• EXERCISE DATA:
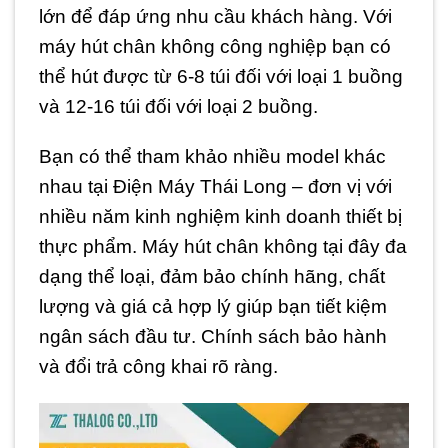
lớn để đáp ứng nhu cầu khách hàng. Với
máy hút chân không công nghiệp bạn có
thể hút được từ 6-8 túi đối với loại 1 buồng
và 12-16 túi đối với loại 2 buồng.
Bạn có thể tham khảo nhiều model khác
nhau tại Điện Máy Thái Long – đơn vị với
nhiều năm kinh nghiệm kinh doanh thiết bị
thực phẩm. Máy hút chân không tại đây đa
dạng thể loại, đảm bảo chính hãng, chất
lượng và giá cả hợp lý giúp bạn tiết kiệm
ngân sách đầu tư. Chính sách bảo hành
và đổi trả công khai rõ ràng.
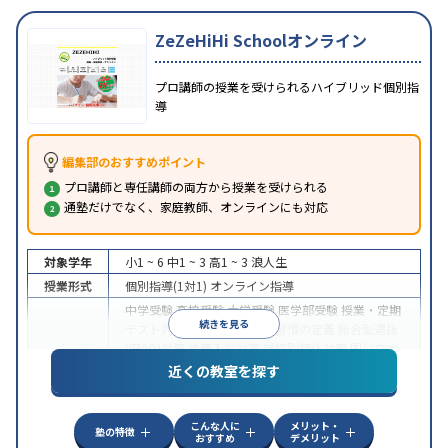
ZeZeHiHi Schoolオンライン
プロ講師の授業を受けられるハイブリッド個別指
導
編集部のおすすめポイント
プロ講師と専任講師の両方から授業を受けられる
通塾だけでなく、家庭教師、オンラインにも対応
対象学年
小1 ~ 6
中1 ~ 3
高1 ~ 3
浪人生
授業形式
個別指導(1対1)
オンライン指導
中学受験
高校受験
大学受験
医学部受験
授業・定期
続きを見る
テスト対策
内申点対策
学習習慣の定着
総合型選抜
(旧AO)対策
推薦入試対策
学校別特化対策
国公立大
目的
対策
私大対策
共通テスト対策
英検(英語検定)対策
近くの教室を探す
漢検(漢字検定)対策
数学特化対策
英語・英会話特化
対策
その他科目別特化対策
こんな人に
メリット・
中高一貫校生に対応
授業の振替可能
不登校生に対
塾の特徴
おすすめ
デメリット
特徴
応
オンライン対応
1科目から受講可能
季節講習の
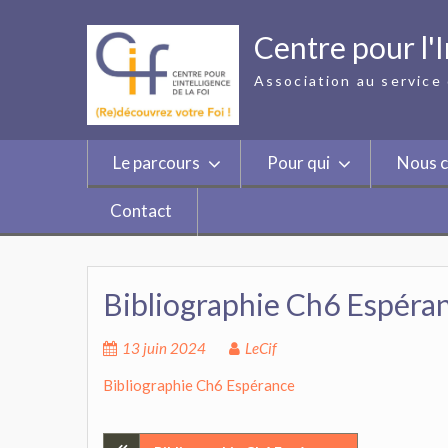
Skip
to
Centre pour l'I
content
Association au service 
Le parcours
Pour qui
Nous c
Contact
Bibliographie Ch6 Espéra
13 juin 2024
LeCif
Bibliographie Ch6 Espérance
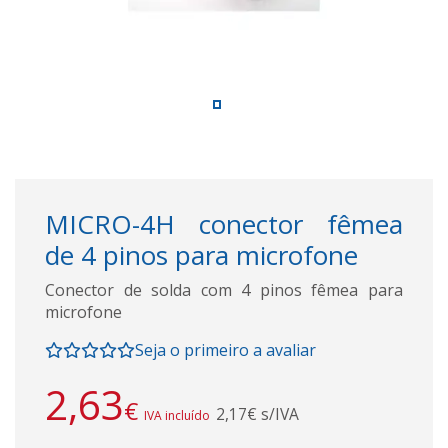
MICRO-4H conector fêmea
de 4 pinos para microfone
Conector de solda com 4 pinos fêmea para
microfone
Seja o primeiro a avaliar
2,63
€
2,17€ s/IVA
IVA incluído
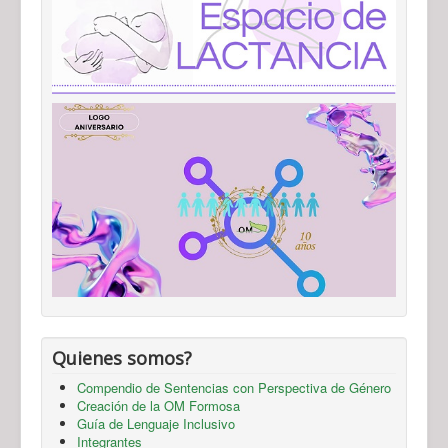
Quienes somos?
Compendio de Sentencias con Perspectiva de Género
Creación de la OM Formosa
Guía de Lenguaje Inclusivo
Integrantes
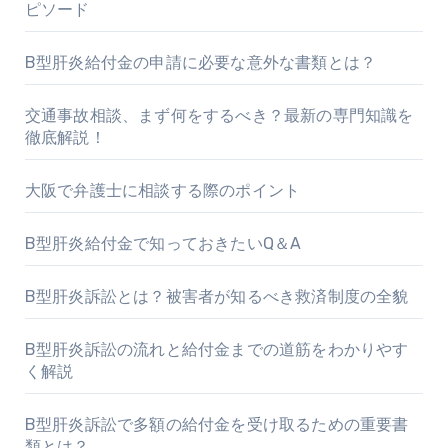
ピソード
B型肝炎給付金の申請に必要な意外な書類とは？
交通事故相談、まず何をするべき？最新の専門知識を
徹底解説！
大阪で弁護士に相談する際のポイント
B型肝炎給付金で知っておきたいQ＆A
B型肝炎訴訟とは？被害者が知るべき救済制度の全貌
B型肝炎訴訟の流れと給付金までの道筋をわかりやす
く解説
B型肝炎訴訟で多額の給付金を受け取るための重要書
類とは？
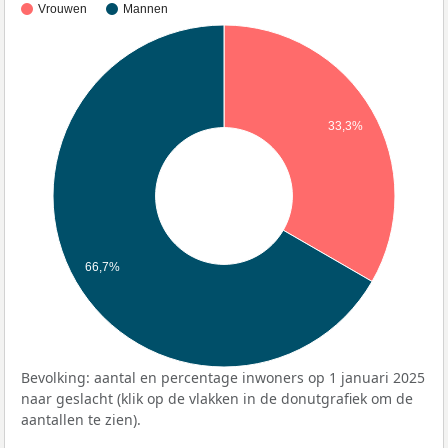
Vrouwen
Mannen
33,3%
66,7%
Bevolking: aantal en percentage inwoners op 1 januari 2025
naar geslacht (klik op de vlakken in de donutgrafiek om de
aantallen te zien).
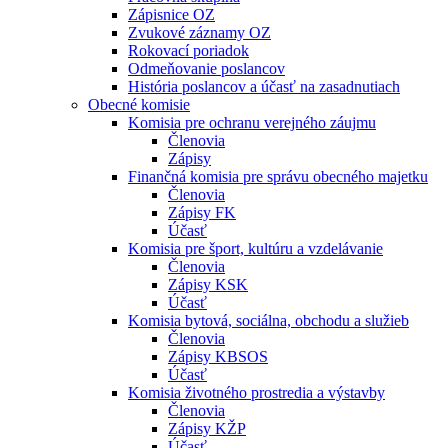
Zápisnice OZ
Zvukové záznamy OZ
Rokovací poriadok
Odmeňovanie poslancov
História poslancov a účasť na zasadnutiach
Obecné komisie
Komisia pre ochranu verejného záujmu
Členovia
Zápisy
Finančná komisia pre správu obecného majetku
Členovia
Zápisy FK
Účasť
Komisia pre šport, kultúru a vzdelávanie
Členovia
Zápisy KSK
Účasť
Komisia bytová, sociálna, obchodu a služieb
Členovia
Zápisy KBSOS
Účasť
Komisia životného prostredia a výstavby
Členovia
Zápisy KŽP
Účasť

• DIRECTIONS FOR THIS TASK: List every line above that holds the word "Espe".

• ANSWER AREA:
Bibliographie Ch6 Espéra
Bibliographie Ch6 Espérance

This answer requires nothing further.